Our next webinar will focus on maximizing the collection of assessments in 2026. During our webinar in July, we provided a review of the collection process, and we talked about a community association’s ability to utilize the eviction process to collect assessments. As we have said many times before, Illinois is unique in that community associations have the same tool that is available to landlords. After obtaining a judgment, an association can evict the non-paying unit owner and take possession of the unit. Sometimes the association will rent out the unit, and with the money collected from the tenant, the unit owner’s debt to the association is paid down or off. Other times, the association has the unit owner evicted but does not place a tenant in the unit. While evicting the owner, even if the association decides not to rent the unit, is great leverage for the association, leaving the unit vacant can create problems. Vacant units, even ones that do not appear to be habitable, may attract squatters. After much outroar, Illinois recently amended the Code of Civil Procedure to allow for easier removal of unauthorized people in a unit through criminal trespass options. (735 ILCS 5/9-102). The recent amendment is designed to provide faster resolution for removal of unauthorized occupants, streamline the process for law enforcement, and mitigate risks, including continued property damage. Law enforcement has now been empowered to remove “persons from the premises when there is a criminal trespass,” meaning that law enforcement can proceed with removal without the need to wait for the court to provide direction.
To read the full version of our October 2025 newsletter, click here.
Taking possession of a unit is one way to collect unpaid assessments. While it is important for associations to proceed with action to collect assessments, there is more that the board of directors must do on a regular basis to keep collections under control and not to allow the association’s books and records to frighten a board member or manager out of one’s wits. As we get ready to say goodbye to 2025 and celebrate the arrival of 2026, now is the time to start implementing these practices, which will allow an association to stay ahead of delinquencies in 2026.
We often talk about collection policies and the benefit they provide to an association when collecting unpaid assessments. Collection policies help to ensure that the association is treating all delinquent owners in a fair and consistent manner. They also ensure that the association’s collection team understands the process to be followed and what each team member’s role is in the process. Collection policies should be reviewed on a regular basis. Now is the time to review the association’s collection policy and determine if changes are needed. Reflect on what worked well this year and what was an issue. Talk to the association’s counsel and managing agent about this and hear their recommendations on changes needed to the collection policy. Just as a collection policy is not a “one size fits all,” it is also not a document that must stay the same year after year.

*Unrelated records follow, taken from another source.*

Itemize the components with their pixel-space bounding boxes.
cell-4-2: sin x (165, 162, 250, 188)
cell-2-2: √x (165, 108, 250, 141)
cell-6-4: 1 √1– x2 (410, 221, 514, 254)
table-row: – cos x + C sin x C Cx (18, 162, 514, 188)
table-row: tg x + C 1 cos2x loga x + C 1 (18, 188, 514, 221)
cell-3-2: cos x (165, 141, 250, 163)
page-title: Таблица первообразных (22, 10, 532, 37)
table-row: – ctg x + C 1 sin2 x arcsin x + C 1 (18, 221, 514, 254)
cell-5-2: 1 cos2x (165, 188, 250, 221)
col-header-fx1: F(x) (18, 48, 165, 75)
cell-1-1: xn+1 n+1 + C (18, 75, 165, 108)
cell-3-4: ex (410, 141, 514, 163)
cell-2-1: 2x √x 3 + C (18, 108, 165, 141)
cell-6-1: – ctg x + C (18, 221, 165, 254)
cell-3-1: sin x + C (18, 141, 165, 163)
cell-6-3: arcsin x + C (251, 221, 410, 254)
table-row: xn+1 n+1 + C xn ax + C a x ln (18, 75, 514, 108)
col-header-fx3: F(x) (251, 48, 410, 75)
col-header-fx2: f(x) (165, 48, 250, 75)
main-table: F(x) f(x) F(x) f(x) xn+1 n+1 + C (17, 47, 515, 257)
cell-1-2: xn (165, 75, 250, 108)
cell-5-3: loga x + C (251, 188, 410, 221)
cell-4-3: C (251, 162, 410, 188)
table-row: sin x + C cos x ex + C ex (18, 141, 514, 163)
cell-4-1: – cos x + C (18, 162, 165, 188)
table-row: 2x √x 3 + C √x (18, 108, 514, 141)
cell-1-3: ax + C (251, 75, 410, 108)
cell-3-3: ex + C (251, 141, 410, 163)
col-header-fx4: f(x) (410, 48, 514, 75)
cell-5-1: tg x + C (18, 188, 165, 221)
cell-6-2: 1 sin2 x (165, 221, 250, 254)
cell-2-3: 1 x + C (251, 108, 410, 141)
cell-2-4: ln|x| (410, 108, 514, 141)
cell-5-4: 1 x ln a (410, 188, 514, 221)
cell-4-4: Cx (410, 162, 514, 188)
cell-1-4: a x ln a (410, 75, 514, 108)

Like the collection policy, a review of the monthly delinquency report is a great tool for a board of directors and management to tackle the collection of assessments. Often, associations generate a monthly delinquency report, and it is included in the board packet. The delinquency report needs to be reviewed on a regular basis, and action must be taken on it. The report should be reviewed to confirm that it matches the summary report provided by the association’s legal counsel related to files being pursued by the attorney. If a file is identified on the delinquency report as being turned over to the attorney, make sure that file is also on the attorney’s status report. If it is not, find out why. Here are some reasons an account may not be on the attorney’s report:
- The account was never turned over to the attorney (so turn it over now if the account meets the criteria as stated in the collection policy).
- The account has now been paid in full (so make sure you received the payment and the owner’s account is updated).

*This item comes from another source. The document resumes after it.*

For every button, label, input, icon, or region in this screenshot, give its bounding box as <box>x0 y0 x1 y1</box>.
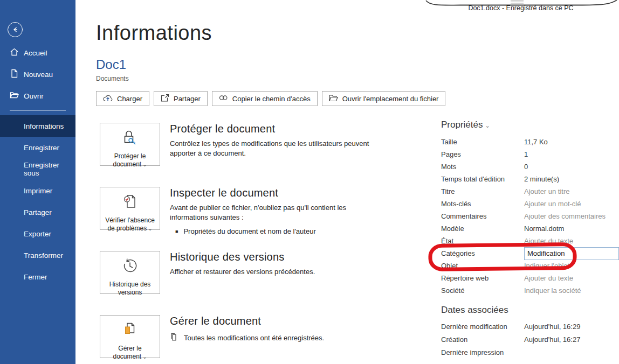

- The attorney determined that the amount identified is uncollectible (so make sure you understand why it is uncollectible, update the owner’s account, and understand how to avoid this in the future).
One reason an account may not be collectible is because the property was sold to a third party, either through a bona fide transaction or at a judicial sale. This is often referred to as a “settled account.” Another time an account may be referred to as a settled account is if the owner filed for bankruptcy protection. If an account is settled and reflects a delinquent balance, the board should review that account with its legal counsel to determine whether the debt should remain on the books or whether the board should write off that amount, as it is uncollectible. If the board elects to write off certain amounts, it should vote on the same at an open meeting and then take the necessary steps thereafter to have the accounts removed from its books. Often, we see associations forget to remove the accounts from the association’s records.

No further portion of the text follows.